AICurious Logo

What is: MacBERT?

SourceRevisiting Pre-Trained Models for Chinese Natural Language Processing
Year2000
Data SourceCC BY-SA - https://paperswithcode.com

MacBERT is a Transformer-based model for Chinese NLP that alters RoBERTa in several ways, including a modified masking strategy. Instead of masking with [MASK] token, which never appears in the fine-tuning stage, MacBERT masks the word with its similar word.
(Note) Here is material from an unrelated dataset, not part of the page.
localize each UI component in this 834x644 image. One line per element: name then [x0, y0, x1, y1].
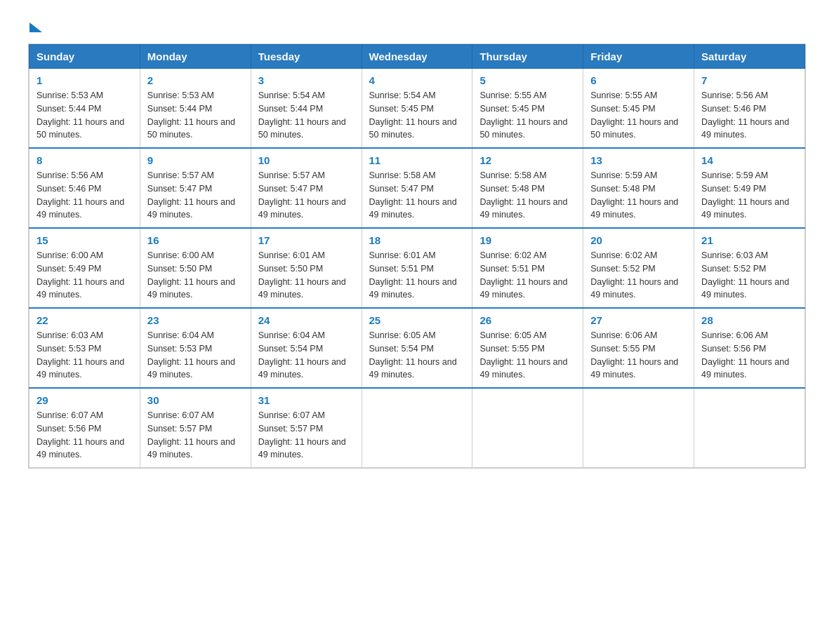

Specifically MacBERT shares the same pre-training tasks as BERT with several modifications. For the MLM task, the following modifications are performed:

  • Whole word masking is used as well as Ngram masking strategies for selecting candidate tokens for masking, with a percentage of 40%, 30%, 20%, 10% for word-level unigram to 4-gram.
  • Instead of masking with [MASK] token, which never appears in the fine-tuning stage, similar words are used for the masking purpose. A similar word is obtained by using Synonyms toolkit which is based on word2vec similarity calculations. If an N-gram is selected to mask, we will find similar words individually. In rare cases, when there is no similar word, we will degrade to use random word replacement.
  • A percentage of 15% input words is used for masking, where 80% will replace with similar words, 10% replace with a random word, and keep with original words for the rest of 10%.